If Apple had equipped the iPad's A4 with more system memory, Vronko continued, it would be a good clue that the company would implement full multitasking at some future date, perhaps with a software update to the tablet's operating system. Apple is, in fact, set to unveil iPhone 4.0 on Thursday, and although many expect to see some measure of multitasking added to the OS, one analyst yesterday said he thought that some form of limited multitasking would be the likeliest move.

"With 512GB, it would almost be a crime not to do multitasking, even with a single-core processor," Vronko said.
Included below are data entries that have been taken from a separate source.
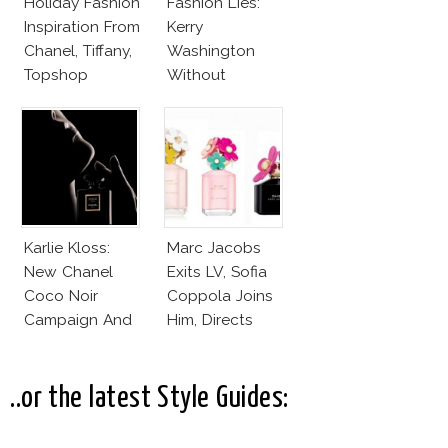
Holiday Fashion
Fashion Lies:
Inspiration From
Kerry
Chanel, Tiffany,
Washington
Topshop
Without
Makeup And
Karlie Kloss
With Bra
Karlie Kloss:
Marc Jacobs
New Chanel
Exits LV, Sofia
Coco Noir
Coppola Joins
Campaign And
Him, Directs
New Girlfriend!
Daisy Dream by
Marc Jacobs
..or the latest Style Guides:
Others have gone even deeper than Vronko in examining the A4 and its internal architecture. iFixit, a site that specializes in writing self-repair guides for Apple's hardware, teamed with Chipworks , a semiconductor reverse-engineering company, to peek inside the A4. On one count, the iFixit-Chipworks investigation agreed with Vronko: The iPad uses a single-core processor . iFixit-Chipworks, however, said that the processor running the iPad "must be the ARM Cortex A8."

Vronko disagreed. Although ARM's A9 architecture supports multi-core, there's no rule that says it cannot be used to design a single-core chip. "There are no off-the-shelf ARM chips, there are only blueprints," he noted, referring to the design specifications that companies, like Apple, license from ARM.

"The speed increases [in the benchmarks] aren't possible with just the clock speed increase of the A4," he added, using the 67% boost provided by the iPad's 1GHz A4 to argue that the SoC integrates an ARM Cortex-A9, not an A8.

According to ARM's Web site , the Cortex-A9 is available in either single- or multi-core processor configurations.